### WORK TASK
Only the lines in the entries below from the line with "Contact Cisco" to the line with "storage arrays.", both included, belong in the answer, transcribed exactly and without pictures.

(Page-level text extractions)
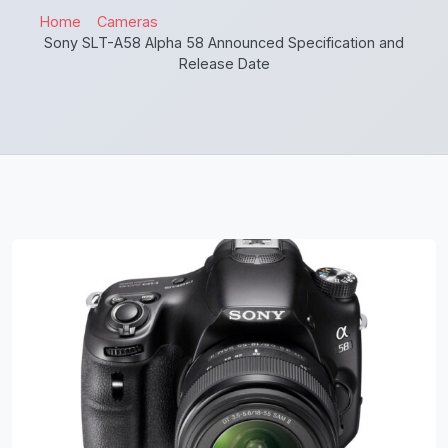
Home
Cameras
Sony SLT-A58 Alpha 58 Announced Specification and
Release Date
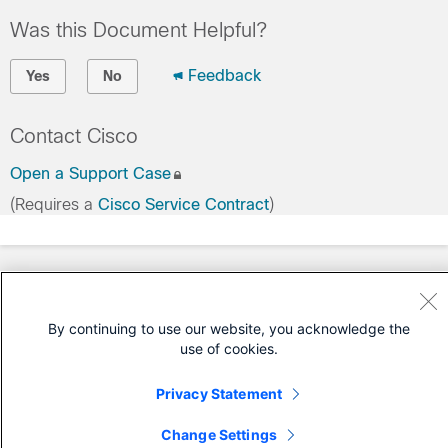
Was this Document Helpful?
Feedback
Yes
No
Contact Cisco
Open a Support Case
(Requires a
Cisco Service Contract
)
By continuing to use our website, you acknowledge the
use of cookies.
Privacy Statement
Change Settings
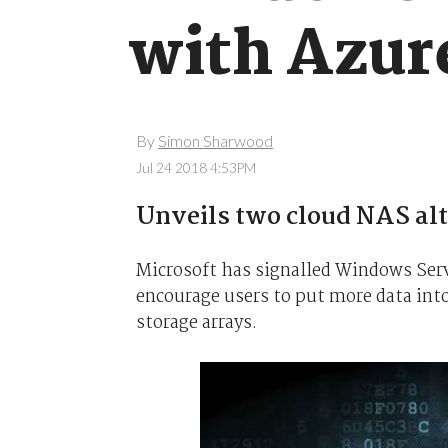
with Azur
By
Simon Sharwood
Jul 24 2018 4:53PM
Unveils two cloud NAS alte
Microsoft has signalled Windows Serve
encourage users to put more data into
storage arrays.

--

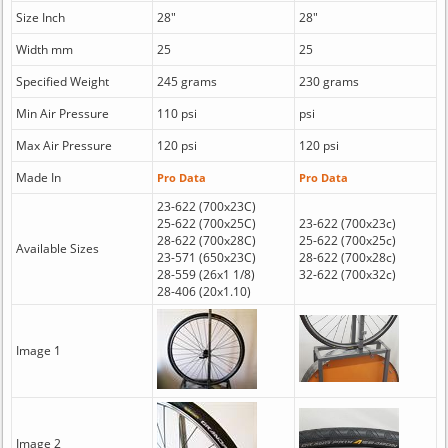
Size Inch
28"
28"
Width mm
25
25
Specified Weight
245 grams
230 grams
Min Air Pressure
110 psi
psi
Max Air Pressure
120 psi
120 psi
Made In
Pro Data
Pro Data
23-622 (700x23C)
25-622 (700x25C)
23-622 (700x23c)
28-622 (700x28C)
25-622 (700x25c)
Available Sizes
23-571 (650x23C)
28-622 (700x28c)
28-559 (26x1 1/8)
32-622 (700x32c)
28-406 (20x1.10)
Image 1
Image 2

### COMPLETED TASK
Contact Cisco
Open a Support Case
(Requires a
Cisco Service Contract
)
By continuing to use our website, you acknowledge the
use of cookies.
Privacy Statement
Change Settings
with Azur
By
Simon Sharwood
Jul 24 2018 4:53PM
Unveils two cloud NAS alte
Microsoft has signalled Windows Serve
encourage users to put more data into
storage arrays.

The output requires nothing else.